Kamissa Camara is a PhD candidate at the Department of Politics and International Relations at the University of Oxford. Her research focuses on the regional and international responses to African military coups. Before joining Oxford University, Camara served as Mali's Foreign Minister, Chief of Staff to the President and prior to these roles, she held several leadership positions with Washington-based organizations. 

15.50-16.10: Changing political orders: The relationship between Mali and France

Speaker: Gabriella Körling, Swedish Defence Research Agency (FOI)

Gabriella Körling holds a PhD in cultural anthropology.
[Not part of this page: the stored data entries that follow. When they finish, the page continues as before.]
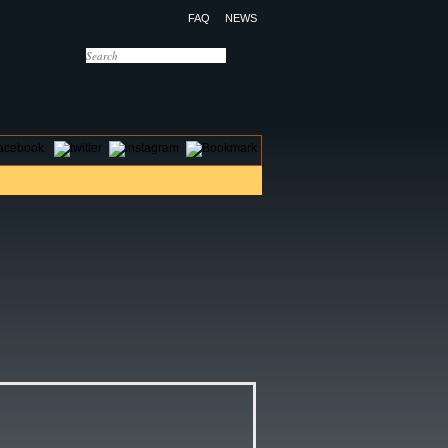
FAQ
NEWS
OTELS
CONTACT US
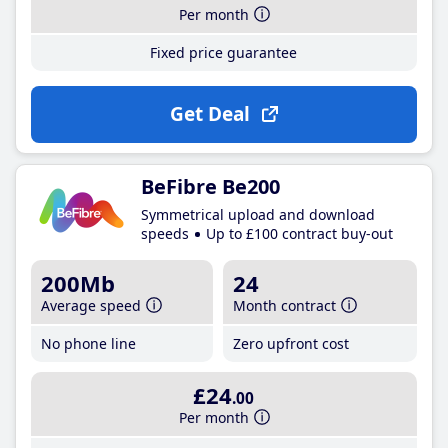
Per month
Fixed price guarantee
Get Deal
BeFibre Be200
Symmetrical upload and download
speeds
Up to £100 contract buy-out
200Mb
24
Average speed
Month contract
No phone line
Zero upfront cost
£24
.00
Per month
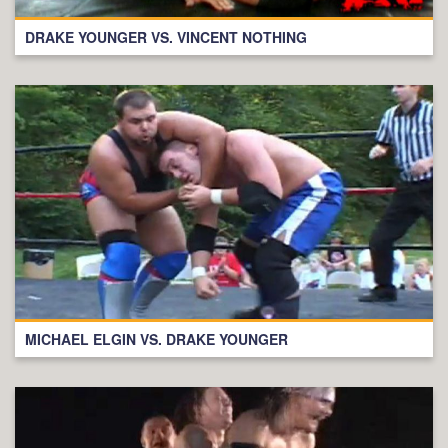
DRAKE YOUNGER VS. VINCENT NOTHING
MICHAEL ELGIN VS. DRAKE YOUNGER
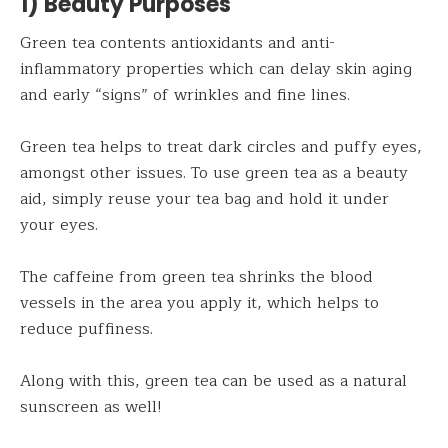
1) Beauty Purposes
Green tea contents antioxidants and anti-
inflammatory properties which can delay skin aging
and early “signs” of wrinkles and fine lines.
Green tea helps to treat dark circles and puffy eyes,
amongst other issues. To use green tea as a beauty
aid, simply reuse your tea bag and hold it under
your eyes.
The caffeine from green tea shrinks the blood
vessels in the area you apply it, which helps to
reduce puffiness.
Along with this, green tea can be used as a natural
sunscreen as well!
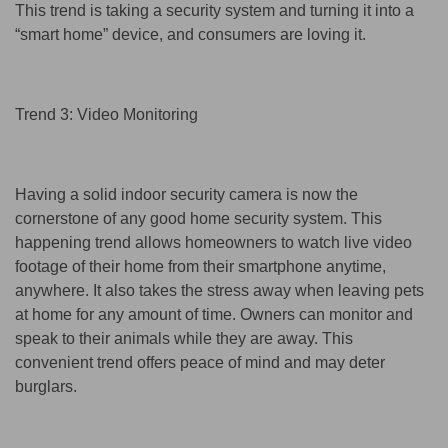
This trend is taking a security system and turning it into a
“smart home” device, and consumers are loving it.
Trend 3: Video Monitoring
Having a solid indoor security camera is now the
cornerstone of any good home security system. This
happening trend allows homeowners to watch live video
footage of their home from their smartphone anytime,
anywhere. It also takes the stress away when leaving pets
at home for any amount of time. Owners can monitor and
speak to their animals while they are away. This
convenient trend offers peace of mind and may deter
burglars.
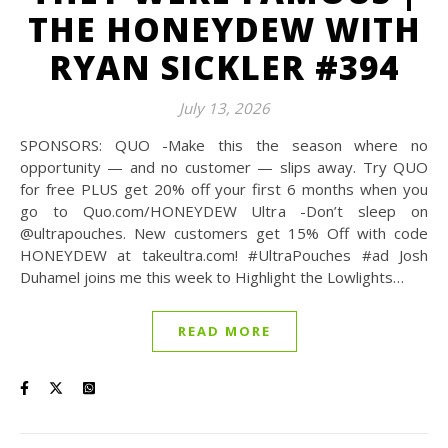
THE HONEYDEW WITH
RYAN SICKLER #394
July 13, 2026
SPONSORS: QUO -Make this the season where no
opportunity — and no customer — slips away. Try QUO
for free PLUS get 20% off your first 6 months when you
go to Quo.com/HONEYDEW Ultra -Don’t sleep on
@‌ultrapouches. New customers get 15% Off with code
HONEYDEW at takeultra.com! #UltraPouches #ad Josh
Duhamel joins me this week to Highlight the Lowlights…
READ MORE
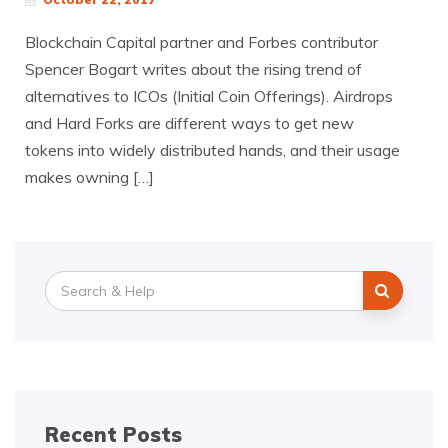
Blockchain Capital partner and Forbes contributor
Spencer Bogart writes about the rising trend of
alternatives to ICOs (Initial Coin Offerings). Airdrops
and Hard Forks are different ways to get new
tokens into widely distributed hands, and their usage
makes owning […]
Search
for:
Recent Posts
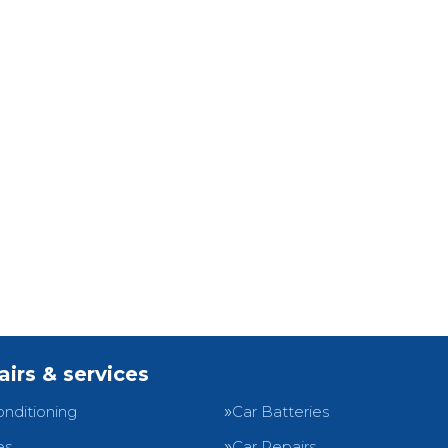
airs & services
onditioning
Car Batteries
es
Car Repairs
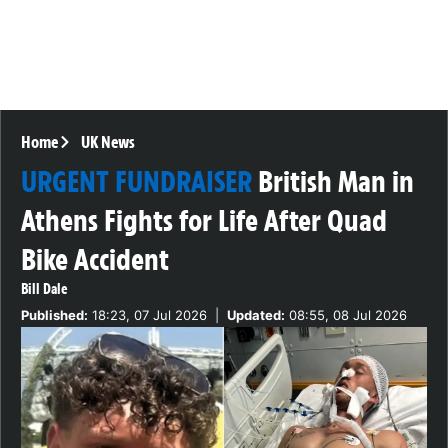
Home
UK News
URGENT FUNDRAISER
British Man in
Athens Fights for Life After Quad
Bike Accident
Bill Dale
Published:
18:23, 07 Jul 2026
|
Updated:
08:55, 08 Jul 2026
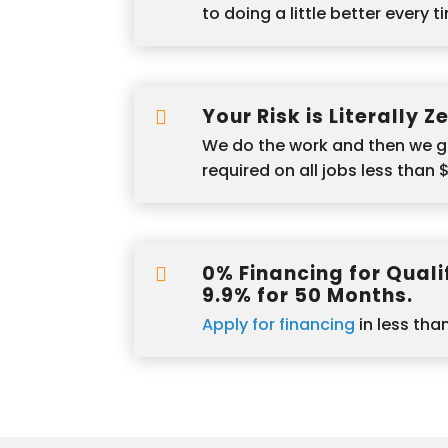
to doing a little better every t
Your Risk is Literally Z

We do the work and then we g
required on all jobs less than 
0% Financing for Qualif

9.9% for 50 Months.
Apply for financing
in less tha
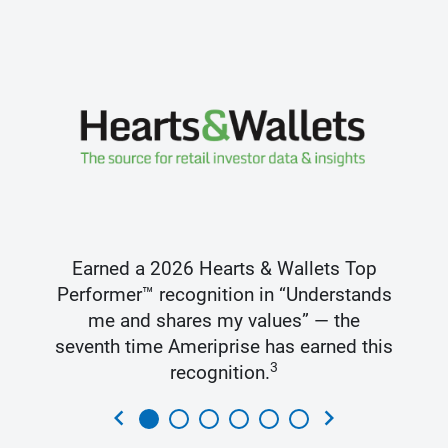
Earned a 2026 Hearts & Wallets Top
Performer™ recognition in “Understands
me and shares my values” — the
seventh time Ameriprise has earned this
3
recognition.
chevron_left
chevron_right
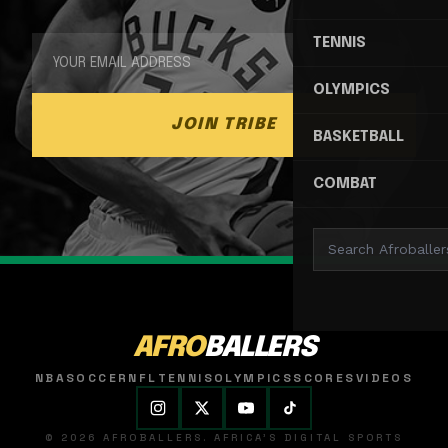
TENNIS
OLYMPICS
JOIN TRIBE
BASKETBALL
COMBAT
AFRO
BALLERS
NBA
SOCCER
NFL
TENNIS
OLYMPICS
SCORES
VIDEOS
© 2026 AFROBALLERS. AFRICA'S DIGITAL SPORTS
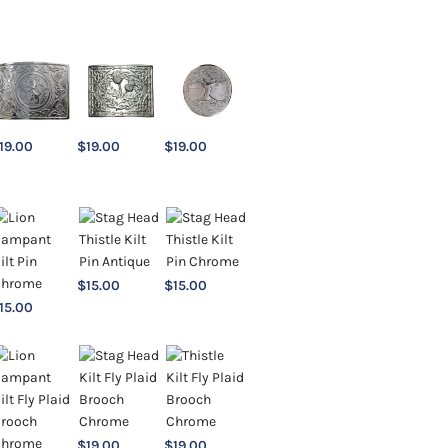
19.00
$
19.00
$
19.00
$
15.00
$
15.00
15.00
$
19.00
$
19.00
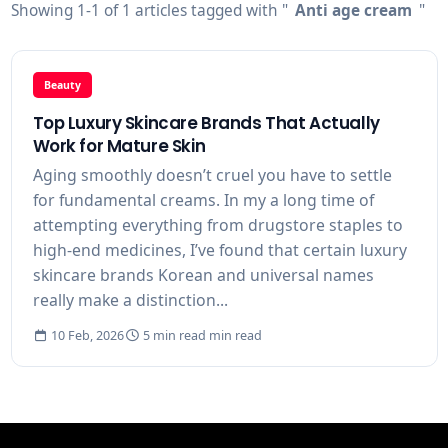
Showing 1-1 of 1 articles tagged with "
Anti age cream
"
Beauty
Top Luxury Skincare Brands That Actually
Work for Mature Skin
Aging smoothly doesn’t cruel you have to settle
for fundamental creams. In my a long time of
attempting everything from drugstore staples to
high-end medicines, I’ve found that certain luxury
skincare brands Korean and universal names
really make a distinction...
10 Feb, 2026
5 min read min read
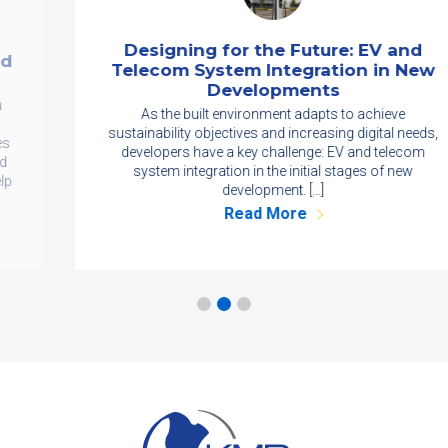
Designing for the Future: EV and
Telecom System Integration in New
Developments
As the built environment adapts to achieve
sustainability objectives and increasing digital needs,
developers have a key challenge: EV and telecom
system integration in the initial stages of new
development. […]
Read More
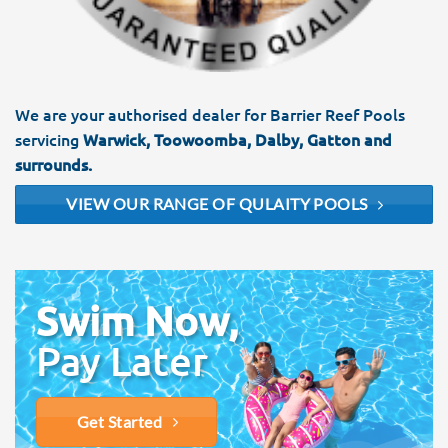
We are your authorised dealer for Barrier Reef Pools
servicing
Warwick, Toowoomba, Dalby, Gatton and
surrounds.
VIEW OUR RANGE OF QULAITY POOLS
Swim Now,
Pay Later
Get Started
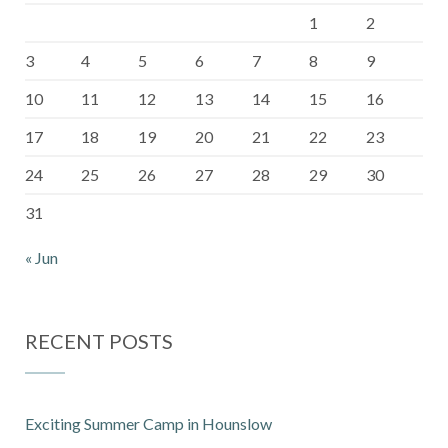
1
2
3
4
5
6
7
8
9
10
11
12
13
14
15
16
17
18
19
20
21
22
23
24
25
26
27
28
29
30
31
« Jun
RECENT POSTS
Exciting Summer Camp in Hounslow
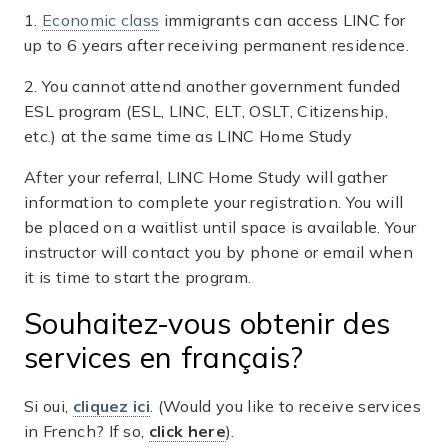
1.
Economic class
immigrants can access LINC for
up to 6 years after receiving permanent residence.
2. You cannot attend another government funded
ESL program (ESL, LINC, ELT, OSLT, Citizenship,
etc.) at the same time as LINC Home Study
After your referral, LINC Home Study will gather
information to complete your registration. You will
be placed on a waitlist until space is available. Your
instructor will contact you by phone or email when
it is time to start the program.
Souhaitez-vous obtenir des
services en français?
Si oui,
cliquez ici
. (Would you like to receive services
in French? If so,
click here
).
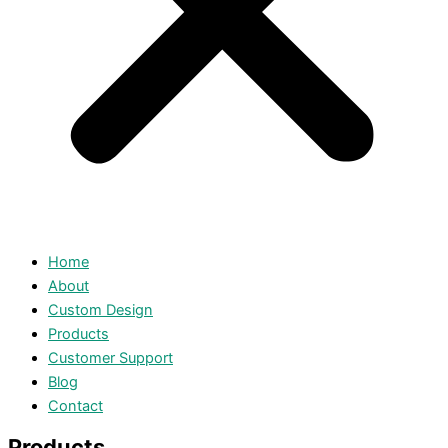
Home
About
Custom Design
Products
Customer Support
Blog
Contact
Products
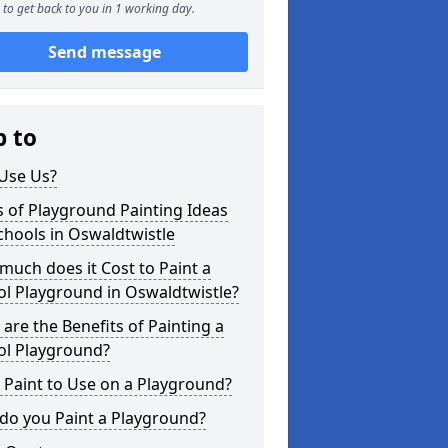
to get back to you in 1 working day.
Send message
p to
Use Us?
 of Playground Painting Ideas
chools in Oswaldtwistle
uch does it Cost to Paint a
l Playground in Oswaldtwistle?
are the Benefits of Painting a
ol Playground?
Paint to Use on a Playground?
do you Paint a Playground?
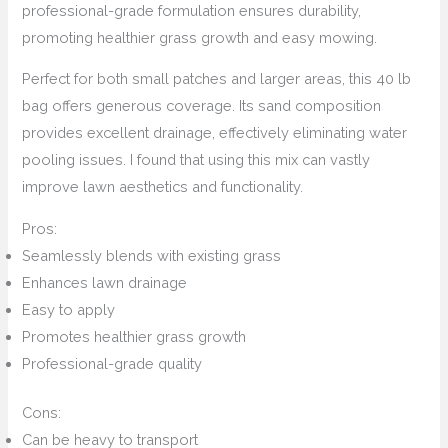
professional-grade formulation ensures durability,
promoting healthier grass growth and easy mowing.
Perfect for both small patches and larger areas, this 40 lb
bag offers generous coverage. Its sand composition
provides excellent drainage, effectively eliminating water
pooling issues. I found that using this mix can vastly
improve lawn aesthetics and functionality.
Pros:
Seamlessly blends with existing grass
Enhances lawn drainage
Easy to apply
Promotes healthier grass growth
Professional-grade quality
Cons:
Can be heavy to transport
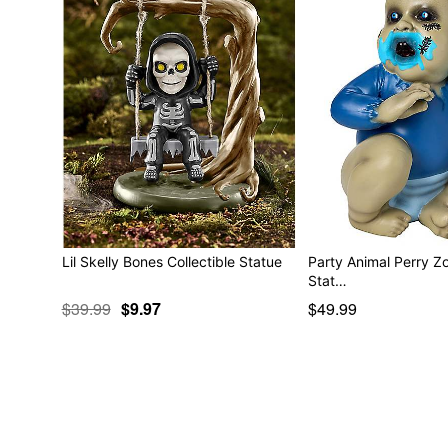
Lil Skelly Bones Collectible Statue
Party Animal Perry Z
Stat…
$39.99
$9.97
$49.99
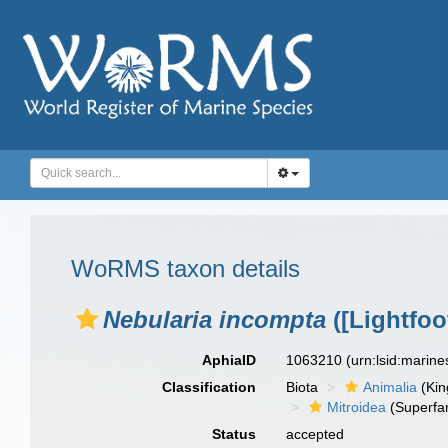
WoRMS taxon details
Nebularia incompta
([Lightfoo
AphiaID
1063210
(urn:lsid:marin
Classification
Biota
Animalia
(Ki
Mitroidea
(Superfam
Status
accepted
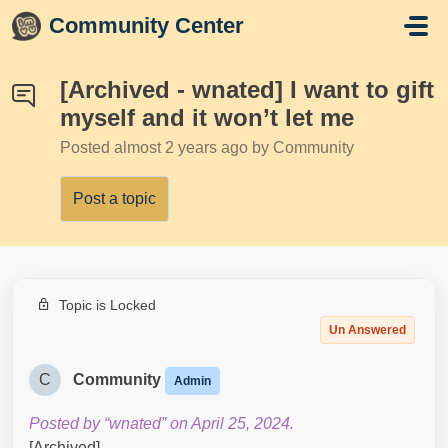
Skip to main content
Community Center
[Archived - wnated] I want to gift
myself and it won’t let me
Posted
almost 2 years ago
by Community
Post a topic
Topic is Locked
Un Answered
C
Community
Admin
Posted by “wnated” on April 25, 2024.
[Archived]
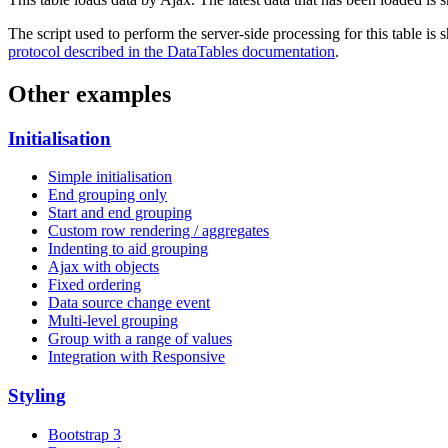
The script used to perform the server-side processing for this table is
protocol described in the DataTables documentation
.
Other examples
Initialisation
Simple initialisation
End grouping only
Start and end grouping
Custom row rendering / aggregates
Indenting to aid grouping
Ajax with objects
Fixed ordering
Data source change event
Multi-level grouping
Group with a range of values
Integration with Responsive
Styling
Bootstrap 3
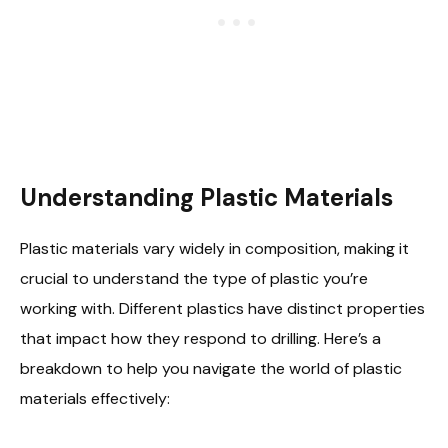
Understanding Plastic Materials
Plastic materials vary widely in composition, making it
crucial to understand the type of plastic you’re
working with. Different plastics have distinct properties
that impact how they respond to drilling. Here’s a
breakdown to help you navigate the world of plastic
materials effectively:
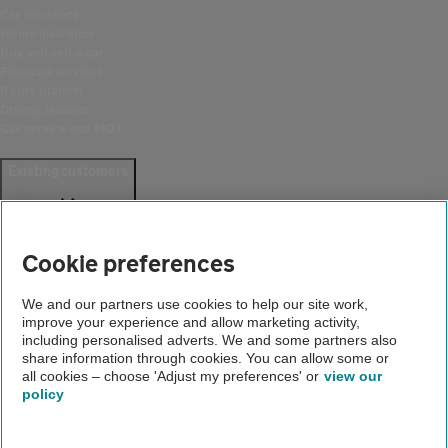
Car insurance
Home insurance
Buy and sell a car
Financial services
Route planner
Driving lessons
Car service and MOT
Existing customers
Help and support
Login
Cookie preferences
Create an account
Report a breakdown
Update your details
We and our partners use cookies to help our site work,
Download the AA App
improve your experience and allow marketing activity,
including personalised adverts. We and some partners also
Smart Benefits
share information through cookies. You can allow some or
all cookies – choose 'Adjust my preferences' or
view our
Company
policy
About us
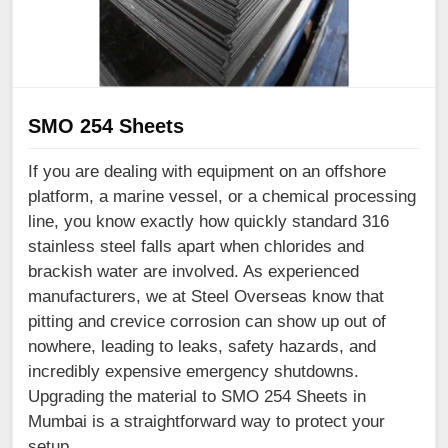
SMO 254 Sheets
If you are dealing with equipment on an offshore
platform, a marine vessel, or a chemical processing
line, you know exactly how quickly standard 316
stainless steel falls apart when chlorides and
brackish water are involved. As experienced
manufacturers, we at Steel Overseas know that
pitting and crevice corrosion can show up out of
nowhere, leading to leaks, safety hazards, and
incredibly expensive emergency shutdowns.
Upgrading the material to SMO 254 Sheets in
Mumbai is a straightforward way to protect your
setup.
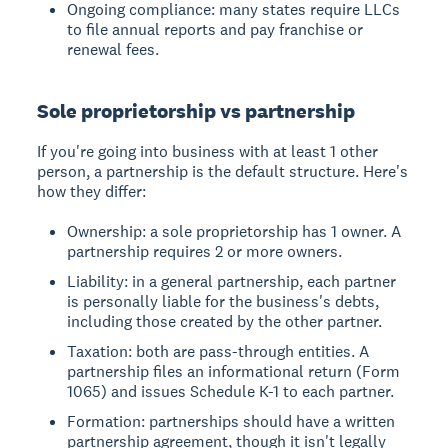
Ongoing compliance: many states require LLCs
to file annual reports and pay franchise or
renewal fees.
Sole proprietorship vs partnership
If you're going into business with at least 1 other
person, a partnership is the default structure. Here's
how they differ:
Ownership: a sole proprietorship has 1 owner. A
partnership requires 2 or more owners.
Liability: in a general partnership, each partner
is personally liable for the business's debts,
including those created by the other partner.
Taxation: both are pass-through entities. A
partnership files an informational return (Form
1065) and issues Schedule K-1 to each partner.
Formation: partnerships should have a written
partnership agreement, though it isn't legally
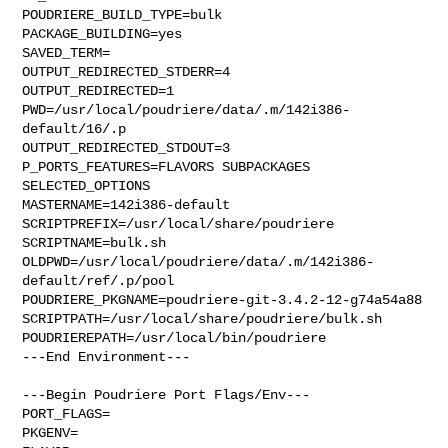
POUDRIERE_BUILD_TYPE=bulk

PACKAGE_BUILDING=yes

SAVED_TERM=

OUTPUT_REDIRECTED_STDERR=4

OUTPUT_REDIRECTED=1

PWD=/usr/local/poudriere/data/.m/142i386-
default/16/.p

OUTPUT_REDIRECTED_STDOUT=3

P_PORTS_FEATURES=FLAVORS SUBPACKAGES 
SELECTED_OPTIONS

MASTERNAME=142i386-default

SCRIPTPREFIX=/usr/local/share/poudriere

SCRIPTNAME=bulk.sh

OLDPWD=/usr/local/poudriere/data/.m/142i386-
default/ref/.p/pool

POUDRIERE_PKGNAME=poudriere-git-3.4.2-12-g74a54a88

SCRIPTPATH=/usr/local/share/poudriere/bulk.sh

POUDRIEREPATH=/usr/local/bin/poudriere

---End Environment---

---Begin Poudriere Port Flags/Env---

PORT_FLAGS=

PKGENV=
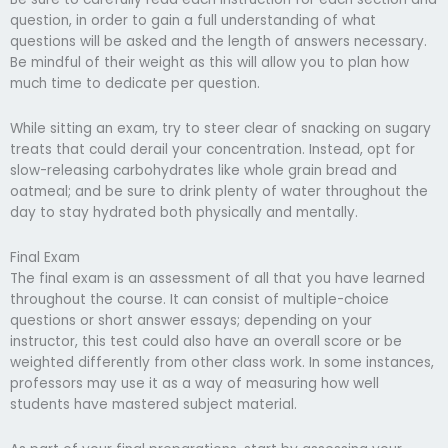
question, in order to gain a full understanding of what
questions will be asked and the length of answers necessary.
Be mindful of their weight as this will allow you to plan how
much time to dedicate per question.
While sitting an exam, try to steer clear of snacking on sugary
treats that could derail your concentration. Instead, opt for
slow-releasing carbohydrates like whole grain bread and
oatmeal; and be sure to drink plenty of water throughout the
day to stay hydrated both physically and mentally.
Final Exam
The final exam is an assessment of all that you have learned
throughout the course. It can consist of multiple-choice
questions or short answer essays; depending on your
instructor, this test could also have an overall score or be
weighted differently from other class work. In some instances,
professors may use it as a way of measuring how well
students have mastered subject material.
Her research has explored the different facets of state-society relations through a focus on infrastructure, urban development and public service provision mainly in Niger. She is currently working as an analyst at the Swedish Defense Research Agency (FOI) where she focuses on political and security developments in the Sahel.

16.10-16.30: The crime-terror nexus in Sahel borderlands  

Speaker: Promise Frank Ejiofor, University of Cambridge

Promise Frank Ejiofor is a doctoral student in Development Studies at the University of Cambridge, where he is a Gates Cambridge Scholar. Holding an MPhil in Social Anthropology from Trinity College, University of Cambridge, and an MA in Political Science from Central European University (CEU), his research interests lie at the intersection of nationalism, citizenship, ethnic politics, and international security with a focus on Africa.

16.30-16.50: Religious movements and Radicalization in the Sahel

Speaker: Bulama Bukarti, Tony Blair Institute for Global Change and Bridgeway Foundation

Bulama Bukarti is a Nigerian analyst and researcher specializing in conflict and security issues in Africa, particularly in the Sahel region. Currently a Senior Fellow at the Tony Blair Institute for Global Change and the Vice President of Programs at the Bridgeway Foundation, he focuses on tracking and analyzing the activities of violent extremist groups such as Boko Haram and the Islamic State in West Africa. Bukarti is also a frequent commentator on Nigerian and African security issues in international media outlets.

16.50-17.10: Discussants

Eric Komlavi, RUC, Signe Marie Cold-Ravnkilde, DIIS

17.10-17.30: Final discussion, questions from the audience

17.30-18.30: Reception

 

The seminar will be chaired by Karen Lauterbach (CAS).